Resident Cleveland Clinic Cleveland, Ohio, United States
Introduction: Cervical spine fusion surgery is not uncommon following remote lumbar surgery. The underlying relationship and common risk factors are well characterized. Understanding the risk factors leading to cervical surgery in patients who underwent lumbar surgery is necessary in informing patient selection.

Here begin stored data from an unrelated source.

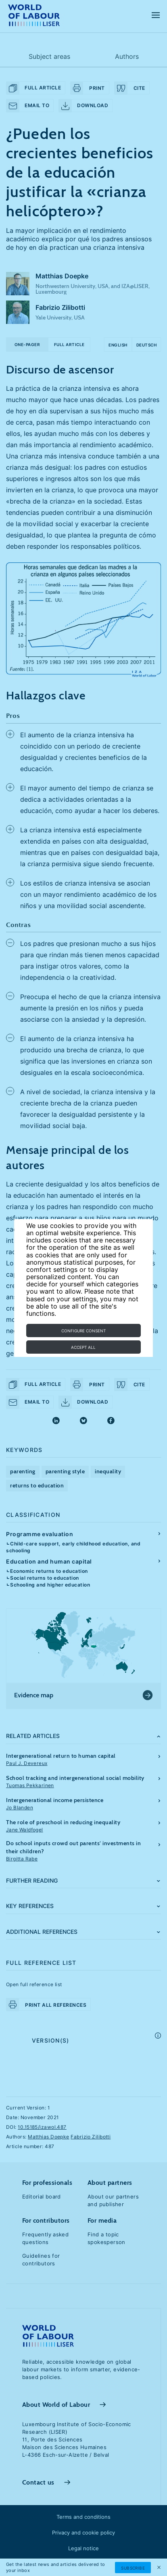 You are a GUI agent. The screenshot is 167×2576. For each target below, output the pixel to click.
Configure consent (83, 1330)
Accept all (83, 1347) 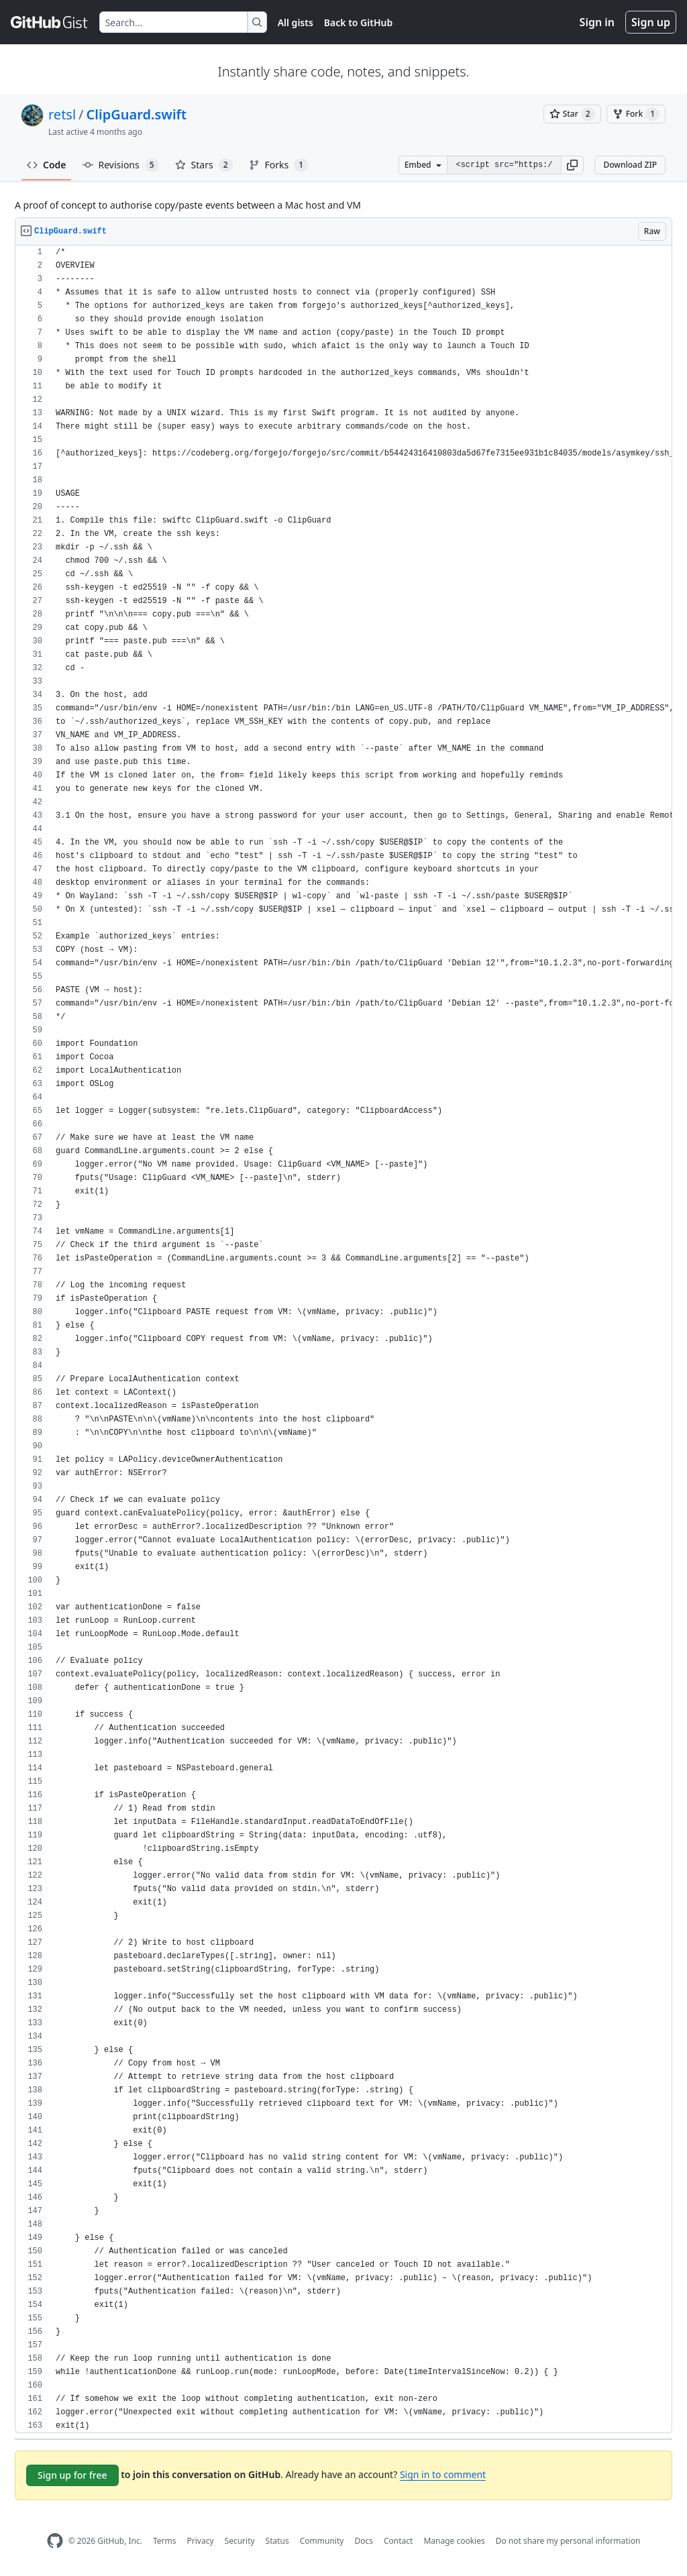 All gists (295, 22)
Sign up (650, 22)
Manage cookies (453, 2540)
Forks (279, 165)
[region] (343, 1339)
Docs (363, 2540)
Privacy (200, 2540)
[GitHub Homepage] (55, 2540)
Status (277, 2540)
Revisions (121, 165)
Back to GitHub (358, 22)
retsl (62, 114)
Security (240, 2540)
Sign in (597, 22)
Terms (164, 2540)
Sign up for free (72, 2475)
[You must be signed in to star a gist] (572, 114)
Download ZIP (630, 164)
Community (322, 2540)
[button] (572, 165)
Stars (204, 165)
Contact (398, 2540)
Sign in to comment (443, 2474)
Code (46, 164)
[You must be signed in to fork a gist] (636, 114)
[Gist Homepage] (50, 22)
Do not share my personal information (568, 2540)
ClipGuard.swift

Methods: There were 6,444 patients who received lumbar fusion between 10/2009-10/2015 at a single tertiary care institution (median follow-up: 11 years (IQR = 8–13 years)) who were 1:3 propensity-matched over 24 characteristics (including degenerative spine disease) to patients from internal medicine clinics who during the same period (n = 2,361,959) who had not received lumbar fusion. Time to subsequent diagnosis of cervical disease and subsequent surgery was assessed through several multivariable Cox proportional hazard models accounting for the competing risks of time to outcome (e.g. diagnosis or surgery) and death.

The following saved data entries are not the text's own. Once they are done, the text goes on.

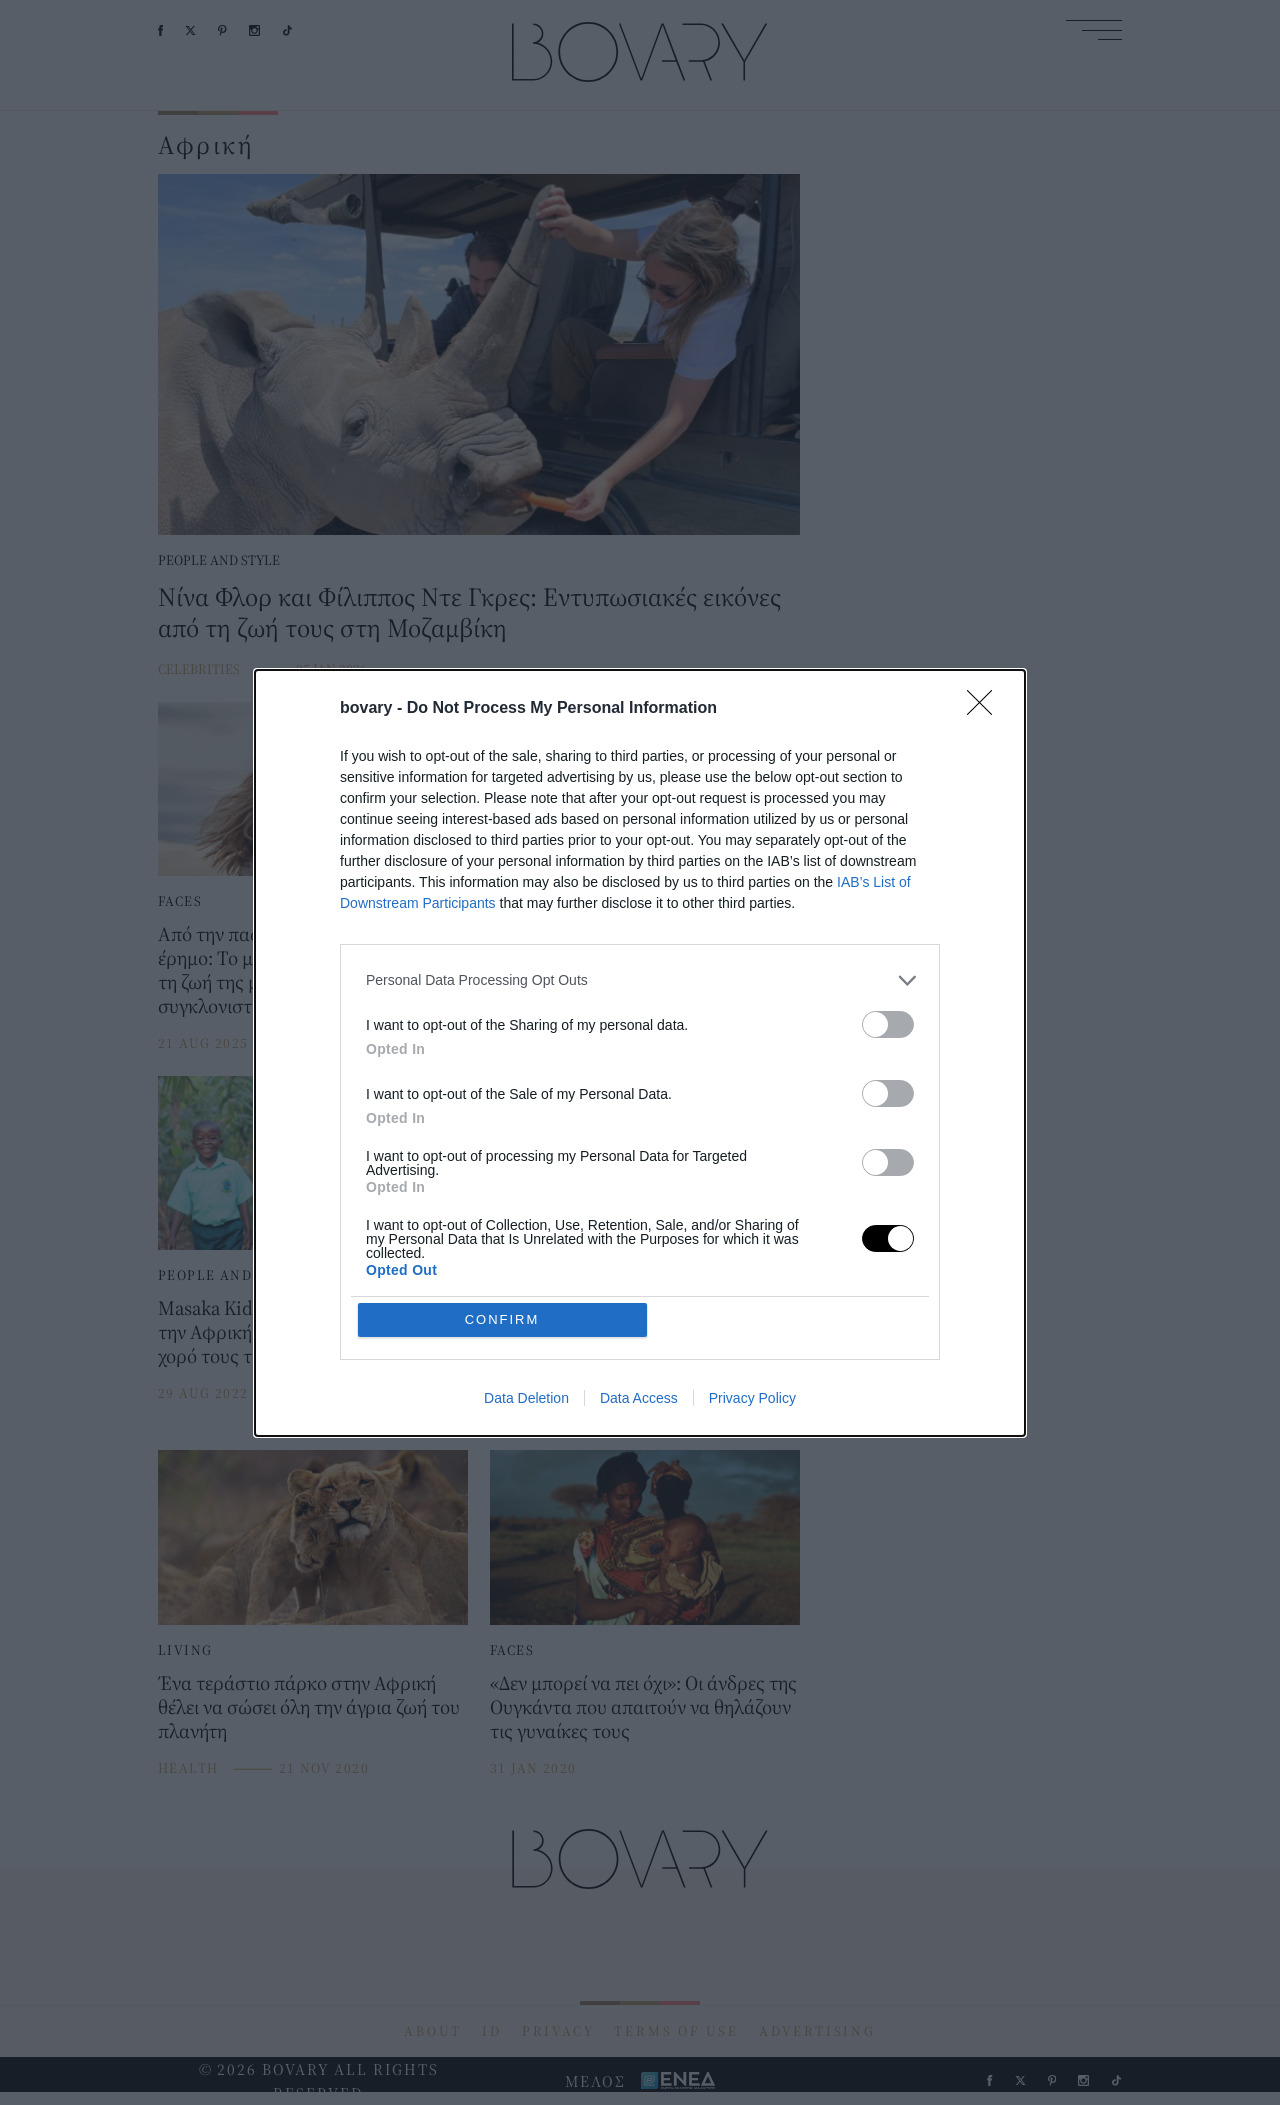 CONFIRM (502, 1319)
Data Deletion (526, 1398)
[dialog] (640, 1053)
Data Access (639, 1398)
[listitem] (640, 980)
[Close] (986, 709)
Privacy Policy (752, 1398)
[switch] (888, 1024) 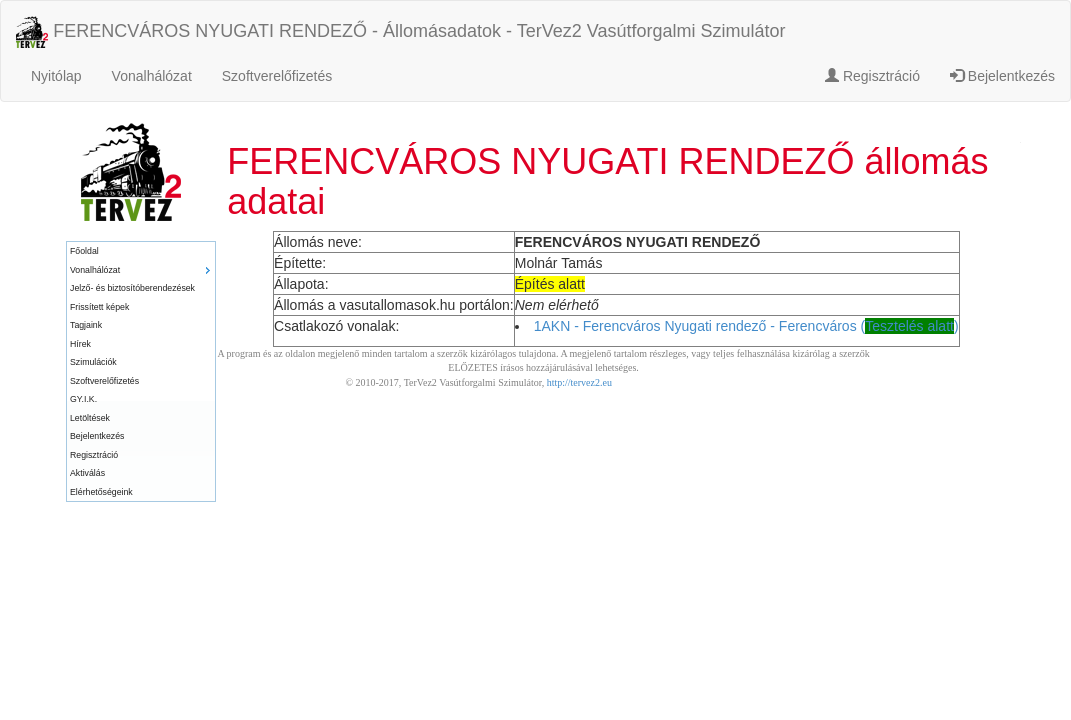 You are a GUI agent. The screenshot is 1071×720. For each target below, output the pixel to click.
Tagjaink (86, 325)
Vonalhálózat (152, 76)
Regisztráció (872, 76)
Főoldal (84, 251)
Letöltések (90, 418)
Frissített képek (99, 307)
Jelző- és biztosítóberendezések (132, 288)
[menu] (141, 371)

Results: After propensity matching, lumbar fusion patients had almost 3 times the risk of cervical fusion, compared to control patients. In the non-cervical fusion cohort, older age, higher BMI, former or current smoker, degenerative spine disease, diabetes, and rheumatoid arthritis were linked with an increased risk of future cervical fusion. Diabetes and shoulder arthritis were associated with greater risk of cervical fusion while older age was associated with lower risk in patients who received a lumbar fusion. Preoperative patient-reported outcomes (PROs) were not significantly associated with the likelihood of cervical fusion; however, improved postoperative EuroQoL 5-Dimensions Index and Pain Disability Questionnaire total score were associated with decreased risk of cervical fusion.
Conclusion : This was the first study assessing the risk of cervical surgery following lumbar spine surgery using a large propensity-matched sample and found patients undergoing lumbar spine fusion had significantly increased risk of future cervical spine fusion. The success of lumbar fusion surgery measured by PROs was associated with a decreased risk of future cervical fusion surgery, while classical patient characteristics were not. This implies that additional factors may mediate this increased risk and should be further investigated.